Location: Erskine, Scotland, Hybrid

Security Clearance level: SC

Candidates must be UK national/sole British citizens and resided in the UK for 5 years or over.

DXC Technology (DXC: NYSE) is the world’s leading independent, end-to-end IT services company, helping clients harness the power of innovation to thrive on change. Created by the merger of CSC and the Enterprise Services business of Hewlett Packard Enterprise, DXC Technology serves nearly 6,000 private and public sector clients across 70 countries. The company’s technology independence, global talent, and extensive partner network combine to deliver powerful next-generation IT services and solutions. DXC Technology is recognized among the best corporate citizens globally. For more information, visit

The role

Are you passionate about deploying and scaling machine learning solutions in production environments? Do you thrive in a fast-paced, tech-driven setting?

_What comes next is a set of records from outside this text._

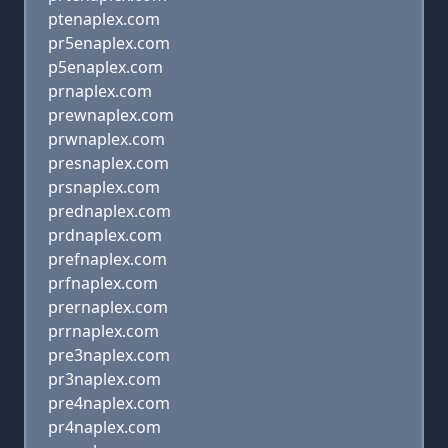
ptenaplex.com
pr5enaplex.com
p5enaplex.com
prnaplex.com
prewnaplex.com
prwnaplex.com
presnaplex.com
prsnaplex.com
prednaplex.com
prdnaplex.com
prefnaplex.com
prfnaplex.com
prernaplex.com
prrnaplex.com
pre3naplex.com
pr3naplex.com
pre4naplex.com
pr4naplex.com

We’re looking for a talented ML Ops Engineer to join our growing teams.

Key Responsibilities

Strong proficiency in Python and ML libraries such as:

pandas, NumPy, scikit-learn

XGBoost, LightGBM, CatBoost

TensorFlow, Keras, PyTorch

Experience with model deployment and serving tools:

ONNX, TensorRT, TensorFlow Serving, TorchServe

Familiarity with ML lifecycle tools:

MLflow, Kubeflow, Azure ML Pipelines

Experience working with distributed data processing using PySpark.

Solid understanding of software engineering principles and version control (e.g., Git).

Excellent problem-solving skills and ability to work independently or in a team.

Collaborate with cross-functional teams to integrate AI solutions into scalable products

Ensure best practices in data engineering and contribute to architectural decisions

Support senior team members in identifying and addressing data science opportunities.

Required Skills & Experience

Proven experience in MLOps or DevOps roles within machine learning environments

Strong programming skills in Python, with hands-on experience in PySpark and SQL

Deep understanding of ML lifecycle management and CI/CD best practices

Familiarity with cloud-native ML platforms and scalable deployment strategies

Excellent problem-solving skills and ability to work independently or in a team.

Demonstrated relevant industry experience, including time spent in a similar role.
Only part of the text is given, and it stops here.